Geometry Roots Great Garden Design

Geometry might have been a dull subject at college for some people, but it’s had a significant influence on the design of our houses throughout the ages. The use of geometry for a design tool has taken us on an intriguing journey from the ancient gardens of Persia into the parterres of Renaissance Europe and even to our modern gardens.

The contours in our garden greatly influence the way we view and experience it. We use circles, squares, rectangles and triangles, divided and joined to one another, to mesh to formal design. Geometric shapes delineate boundaries, create spaces and channel views.

Here is a choice of gardens which show clear utilization of geometrics in their design, from simple aerodynamic gardens to knot gardens, two-dimensional gardens and modern three-dimensional landscapes.

As rooms require a focus, such as a fireplace or a window, gardens with simple geometric designs also require a point on which the eye may rest. This traditional design comprising a central axis which divides the region has an archway into another garden as its principal focus.

Using a central path with a distant viewpoint is a great way to earn a brief garden look more.

Harold Leidner Landscape Architects

The perfect symmetry of these simple geometric designs allows for the chance to decorate the flat planes created. Renaissance Europe saw the use of parterres and knot gardens where simple — and later more complex — contours were delineated with low-growing citrus plants. Initially, as in this contemporary version of a knot garden, coloured sand was laid between the evergreen “lines”

Watch more about parterre gardens

Deborah Cerbone Associates, Inc..

Later these essentially two-dimensional layouts were “embroidered” with plants, making a richly coloured pattern. This modern take on a knot garden uses a simple mixture of whites and grays to recreate this ordered fashion round the most fundamental of geometric shapes: squares and triangles.

Small knot gardens can be a decorative and practical way to grow culinary customs.

Isler Homes

Perhaps the easiest use of geometry and basic contours in the garden is this very modern take on a French parterre. The general square boundary is bordered with a lineup of trimmed conifers echoing the central squares of evergreen “box” plants. We even have a “viewpoint” in the positioning of the simple, classically designed bench.
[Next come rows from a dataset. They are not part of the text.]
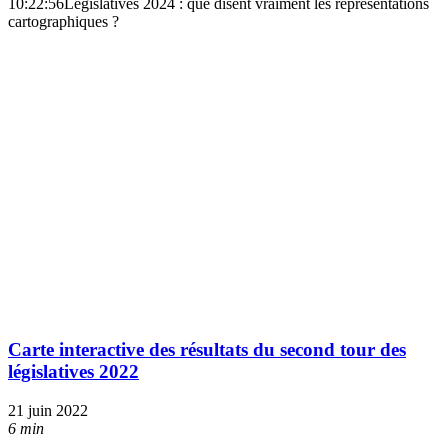
10:22:56
Législatives 2024 : que disent vraiment les représentations
cartographiques ?
Carte interactive des résultats du second tour des
législatives 2022
21 juin 2022
6 min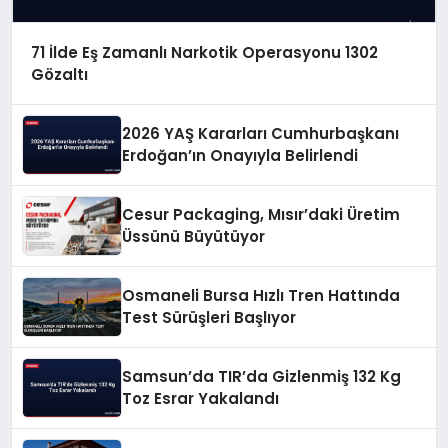
71 İlde Eş Zamanlı Narkotik Operasyonu 1302
Gözaltı
2026 YAŞ Kararları Cumhurbaşkanı
Erdoğan’ın Onayıyla Belirlendi
Cesur Packaging, Mısır’daki Üretim
Üssünü Büyütüyor
Osmaneli Bursa Hızlı Tren Hattında
Test Sürüşleri Başlıyor
Samsun’da TIR’da Gizlenmiş 132 Kg
Toz Esrar Yakalandı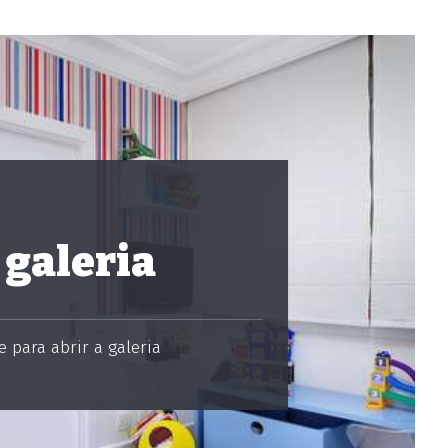
 galeria
 para abrir a galeria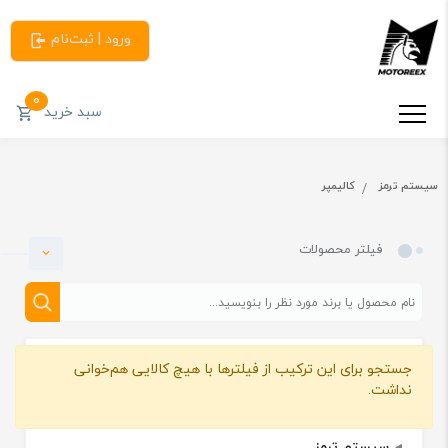
ورود | ثبت‌نام
0
سبد خرید
سیستم ترمز
کالیمپر
فیلتر محصولات
جستجو برای این ترکیب از فیلترها با هیچ کالایی هم‌خوانی
دسته بندی
نداشت.
سیستم ترمز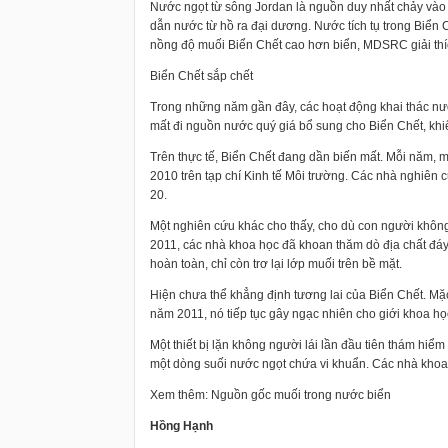
Nước ngọt từ sông Jordan là nguồn duy nhất chảy vào 
dẫn nước từ hồ ra đại dương. Nước tích tụ trong Biển
nồng độ muối Biển Chết cao hơn biển, MDSRC giải thí
Biển Chết sắp chết
Trong những năm gần đây, các hoạt động khai thác nư
mất đi nguồn nước quý giá bổ sung cho Biển Chết, kh
Trên thực tế, Biển Chết đang dần biến mất. Mỗi năm,
2010 trên tạp chí Kinh tế Môi trường. Các nhà nghiên 
20.
Một nghiên cứu khác cho thấy, cho dù con người không
2011, các nhà khoa học đã khoan thăm dò địa chất đáy
hoàn toàn, chỉ còn trơ lại lớp muối trên bề mặt.
Hiện chưa thể khẳng định tương lai của Biển Chết. Mặ
năm 2011, nó tiếp tục gây ngạc nhiên cho giới khoa họ
Một thiết bị lặn không người lái lần đầu tiên thám hi
một dòng suối nước ngọt chứa vi khuẩn. Các nhà kho
Xem thêm: Nguồn gốc muối trong nước biển
Hồng Hạnh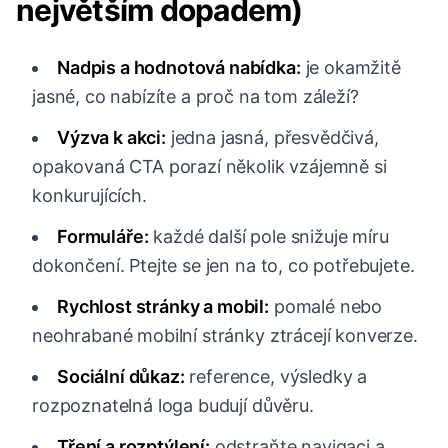
největším dopadem)
Nadpis a hodnotová nabídka:
je okamžitě
jasné, co nabízíte a proč na tom záleží?
Výzva k akci:
jedna jasná, přesvědčivá,
opakovaná CTA porazí několik vzájemně si
konkurujících.
Formuláře:
každé další pole snižuje míru
dokončení. Ptejte se jen na to, co potřebujete.
Rychlost stránky a mobil:
pomalé nebo
neohrabané mobilní stránky ztrácejí konverze.
Sociální důkaz:
reference, výsledky a
rozpoznatelná loga budují důvěru.
Tření a rozptýlení:
odstraňte navigaci a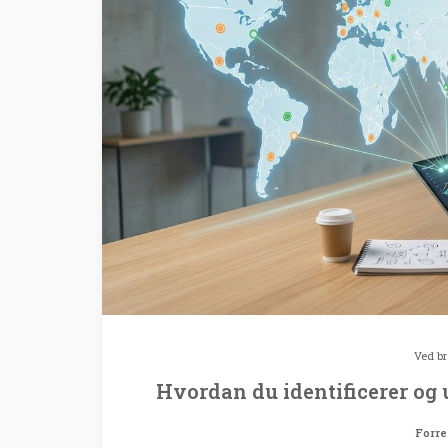
Ved
b
Hvordan du identificerer og
Forre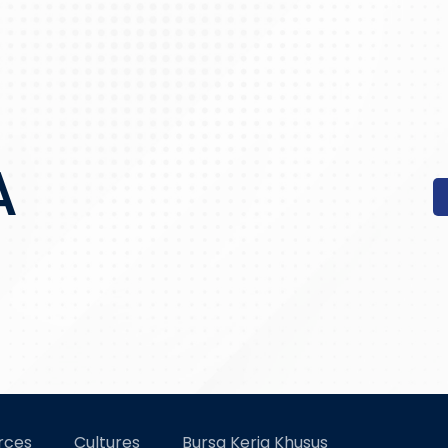
A
rces
Cultures
Bursa Kerja Khusus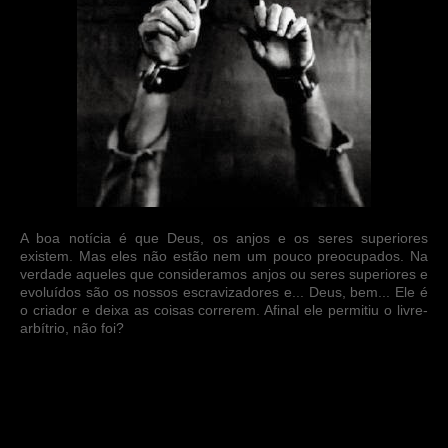
A boa notícia é que Deus, os anjos e os seres superiores
existem. Mas eles não estão nem um pouco preocupados. Na
verdade aqueles que consideramos anjos ou seres superiores e
evoluídos são os nossos escravizadores e... Deus, bem... Ele é
o criador e deixa as coisas correrem. Afinal ele permitiu o livre-
arbítrio, não foi?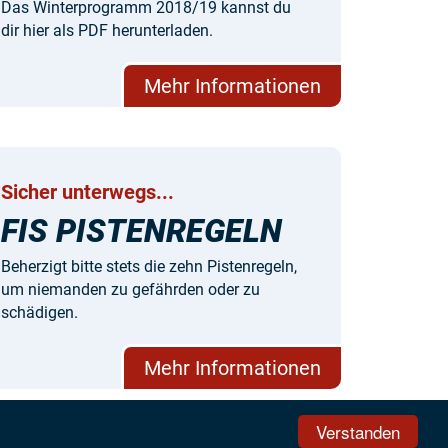
Das Winterprogramm 2018/19 kannst du
dir hier als PDF herunterladen.
Mehr Informationen
Sicher unterwegs...
FIS PISTENREGELN
Beherzigt bitte stets die zehn Pistenregeln,
um niemanden zu gefährden oder zu
schädigen.
Mehr Informationen
Verstanden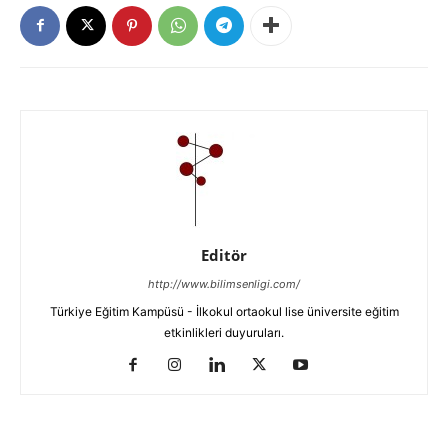
Editör
http://www.bilimsenligi.com/
Türkiye Eğitim Kampüsü - İlkokul ortaokul lise üniversite eğitim
etkinlikleri duyuruları.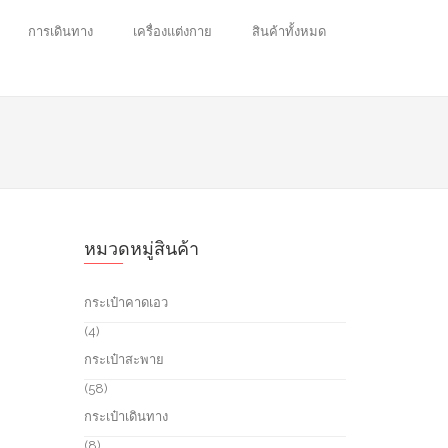
การเดินทาง
เครื่องแต่งกาย
สินค้าทั้งหมด
หมวดหมู่สินค้า
กระเป๋าคาดเอว
4
4
p
กระเป๋าสะพาย
r
o
5
58
d
8
กระเป๋าเดินทาง
u
p
c
r
8
8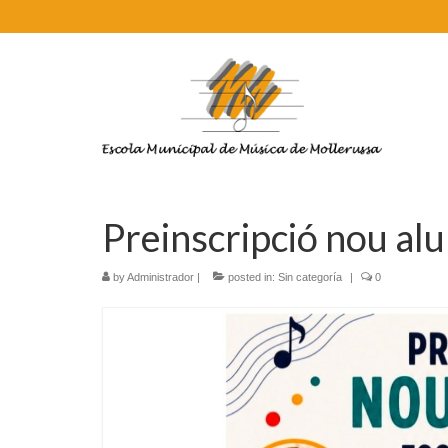
Preinscripció nou al
by
Administrador
|
posted in:
Sin categoría
|
0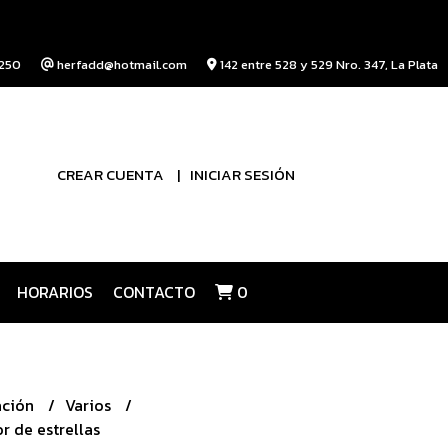
250
herfadd@hotmail.com
142 entre 528 y 529 Nro. 347, La Plata
CREAR CUENTA
INICIAR SESIÓN
HORARIOS
CONTACTO
0
ación
Varios
r de estrellas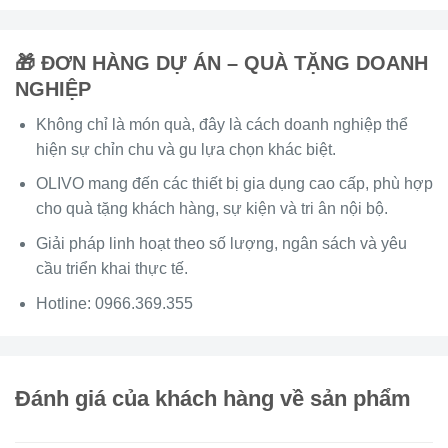
🎁 ĐƠN HÀNG DỰ ÁN – QUÀ TẶNG DOANH
NGHIỆP
Không chỉ là món quà, đây là cách doanh nghiệp thể
hiện sự chỉn chu và gu lựa chọn khác biệt.
OLIVO mang đến các thiết bị gia dụng cao cấp, phù hợp
cho quà tặng khách hàng, sự kiện và tri ân nội bộ.
Giải pháp linh hoạt theo số lượng, ngân sách và yêu
cầu triển khai thực tế.
Hotline:
0966.369.355
Đánh giá của khách hàng về sản phẩm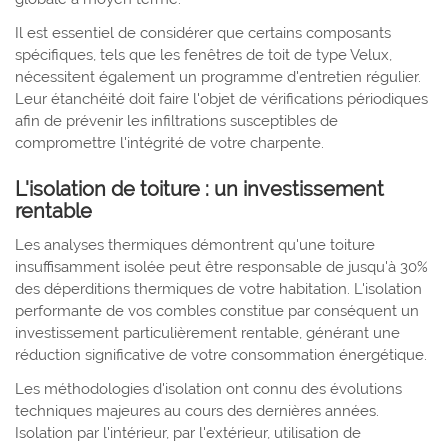
Il est essentiel de considérer que certains composants
spécifiques, tels que les fenêtres de toit de type Velux,
nécessitent également un programme d'entretien régulier.
Leur étanchéité doit faire l'objet de vérifications périodiques
afin de prévenir les infiltrations susceptibles de
compromettre l'intégrité de votre charpente.
L'isolation de toiture : un investissement
rentable
Les analyses thermiques démontrent qu'une toiture
insuffisamment isolée peut être responsable de jusqu'à 30%
des déperditions thermiques de votre habitation. L'isolation
performante de vos combles constitue par conséquent un
investissement particulièrement rentable, générant une
réduction significative de votre consommation énergétique.
Les méthodologies d'isolation ont connu des évolutions
techniques majeures au cours des dernières années.
Isolation par l'intérieur, par l'extérieur, utilisation de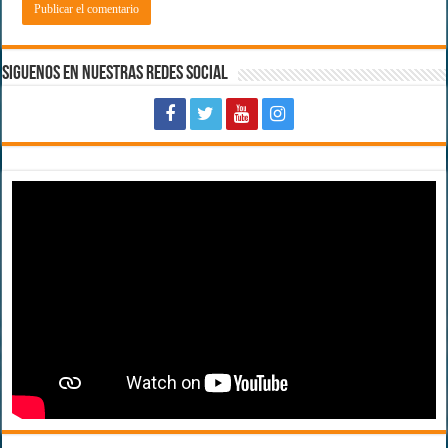
Siguenos en Nuestras Redes Social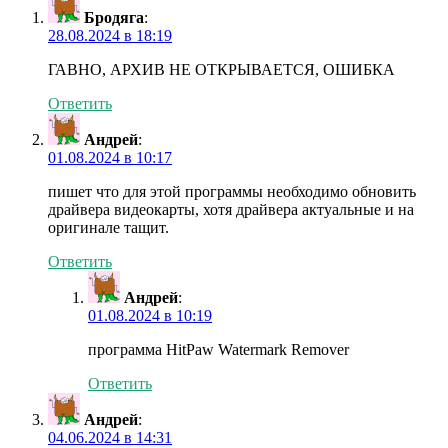
Бродяга
:
28.08.2024 в 18:19
ГАВНО, АРХИВ НЕ ОТКРЫВАЕТСЯ, ОШИБКА
Ответить
Андрей
:
01.08.2024 в 10:17
пишет что для этой программы необходимо обновить
драйвера видеокарты, хотя драйвера актуальные и на
оригинале тащит.
Ответить
Андрей
:
01.08.2024 в 10:19
программа HitPaw Watermark Remover
Ответить
Андрей
:
04.06.2024 в 14:31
Randy Thueme Design Inc. – Landscape Architecture

This very contemporary courtyard garden has its own origins in the past with its officially planted low beds — now using grasses — in a symmetrical design.

Ron Herman Landscape Architect

The easiest two-dimensional design may be the most satisfying. In the 1930s, Dutch designer Mein Ruys was utilizing intriguing new ideas to provide her gardens a framework. She also laid a Mondrian-style grid around the floor to split up the space. She implanted some regions while others bare.

Here we see a contemporary version of this utilizing equal squares of grass, paving and pebbles — an almost maintenance-free design that would be ideal for front garden.

Blakely and Associates Landscape Architects, Inc..

Two-dimensional design is still very important now. The use of form and line here with no plants, generates both curiosity and movement in a satisfying design based on the classical principles of scale and proportion.

Adriana Aristizabal

The evolution of the contemporary three-dimensional design started in the middle of the 20th century when evolution in visual arts propagate throughout architecture and eventually influenced garden design. The use of elevated planted beds and even the positioning and elevation of this chaises seen here show how we have moved on from simple pattern making to making a usable space.

SHKS Architects

The three-dimensional design of this front garden nearly has its own origins in the paintings of this 20th-century artist Mondrian. Its powerful geometric-shape raised beds of varied heights are reinforced by the width of the walls. All is softened, though, by the superbly implemented and understated plantings.

Outer space Landscape Architecture

Modern formal gardens use geometry to define private outdoor spaces, and smaller gardens require clean lines and minimal characteristics to allow for multifunctional uses. Geometrics aid this design. The powerful rectangular shape of this table and seat, for example, reinforce the clean lines.

Blasen Landscape Architecture

Geometry can transform space into a cutting-edge landscape. Here we view the epitome of garden design that is geometric. The combination of lines, right angles and simple shapes functions well, developing a clean, serene and uncluttered appearance.

Ron Herman Landscape Architect

The ultimate display of geometrics is observed here in this checkerboard design by the architect Ron Herman. The inspiration came from moss and rock Zen temple gardens in Kyoto, Japan. The grid design of cubes is surfaced with smooth river pebbles and Helxine (Soleirolia soleirolii), while a vertical accent is offered by slim bamboo.